Aesthetically, these video calls are ill-fitting with the rest of the game. The character faces on the video call are done in a pixel art style that completely clashes with the art style of the world, and they are very unappealing to look at.
The rest of the game looks truly amazing. It’s an open-world where you are encouraged to explore and discover the secrets hidden within the fairly-large sized world. There are of course collectibles to be found, and these can be used to customise not just your character’s general appearance, but that of your guns and personal Trackacat cat which will assist you in both single player and multiplayer, keeping tabs on suspicious looking NPCs.
The NPCs wander round the city just like you, going about their daily business. Aside from being able to barge into them and shoot them down, there is no interaction with them at all. The occasional NPC at specific locations will say something to you that appears as a big speech bubble which covers an unnecessarily large part of the screen, but that’s as far as it goes.
Tokyo 42’s gameplay is very much like that of a twin-stick shooter, but with added ideas. These allow it to be fleshed out, but can make the controls a bit tricky to get used to at first. Any tips given to help with controls are shown in the top right of the screen, in a tip box, but even these can be tricky to read as the size of the text in the game is very small.
As you wander over the rooftops the game is set upon, you will need to undertake missions to uncover the conspiracy you have become broiled up in. Side-missions are also present to flesh out the game and these contain more variation than the main missions; rather than simple infiltration and the killing of a specified target that feature prominently in the main story, the side missions had me taking long range sniper shots, killing three enemies within a few seconds, running through the city as fast as possible and even defending a certain place against waves of enemies.
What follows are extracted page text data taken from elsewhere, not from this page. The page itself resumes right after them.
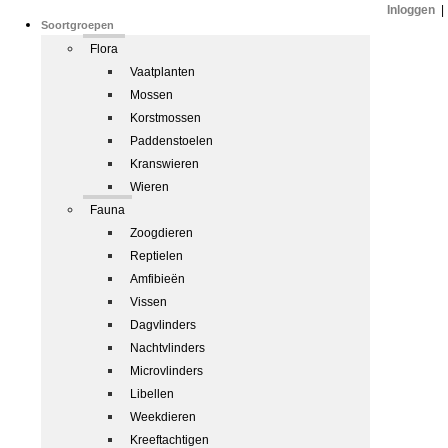
Inloggen
|
Soortgroepen
Flora
Vaatplanten
Mossen
Korstmossen
Paddenstoelen
Kranswieren
Wieren
Fauna
Zoogdieren
Reptielen
Amfibieën
Vissen
Dagvlinders
Nachtvlinders
Microvlinders
Libellen
Weekdieren
Kreeftachtigen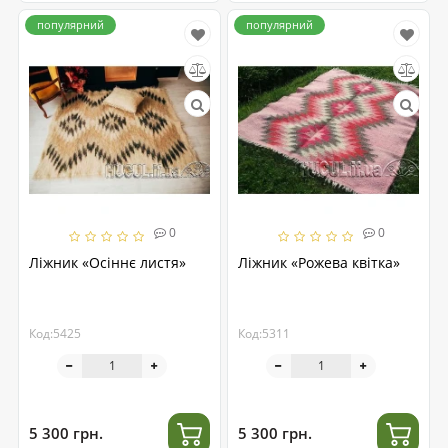
популярний
популярний
0
0
Ліжник «Осіннє листя»
Ліжник «Рожева квітка»
Код:5425
Код:5311
5 300 грн.
5 300 грн.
Some of these tie into the main story, but many are just there to flesh out the game. But it is these which became the more interesting things to complete.
Most missions will provide some sort of recompense for completing them, either in the form of money (to spend on ammo and more weapons) or in RP, Reputation Points, which are used to unlock more side missions. Some missions however also feature extra rewards based on your performance. Ronin is awarded when you kill every enemy in the mission, Ninja awarded for completing the mission without being spotted and Roninja for killing all without being spotted. Some missions only offer a Ronin or Ninja, but Roninja is the ultimate reward offered on only a handful of missions.
Earlier missions are all pretty run of the mill, but the later missions in the main story border on the unfair. The difficulty curve in this game is very steep and having spent most of the game completing each mission as stealthily as possible, I was disappointed to see that the final few missions rely heavily on the gunplay aspect of the game.
Not that the gunplay is bad necessarily, but when given the option I always chose the stealth approach. The gunplay is actually quite fun and can also become quite the tactical battle at times too, having to choose the best weapon for the correct moment. Bullet speed is especially important as the gunfights take place in large maps and bullets can take a while to reach their victim. Sniper rifles are especially quick at reaching their target, but, as we all know, their fire rate is very slow.
Alongside the single-player section is a multiplayer component that features the same gameplay in a deathmatch scenario. It can be a tense affair as enemy characters only appear as NPCs to you, making the use of Trackacat essential. It gives off a similar vibe to indie game Hidden in Plain Sight, but without the local capabilities, which is a big oversight. Therefore, this mode offers little else and while it can be fun for a while, I don’t expect this to detract you for long from other multiplayer games.
After seeing the screenshots and gameplay for Tokyo 42 I was blown away by its aesthetic and was completely sold. Many people will fall the same way for it and be utterly hooked by the various media being released by the studio.
This is not a bad game by any means – although it can be as frustrating as hell – but the amazing world design feels second fiddle to the lacklustre gameplay and it would have been a lot better to focus on the exploration, or even make it an out and out stealth experience. There are collectibles to go out and find, but this is turn makes the exploration feel cheap, and this is a game that deserves so much more emphasis on that fact.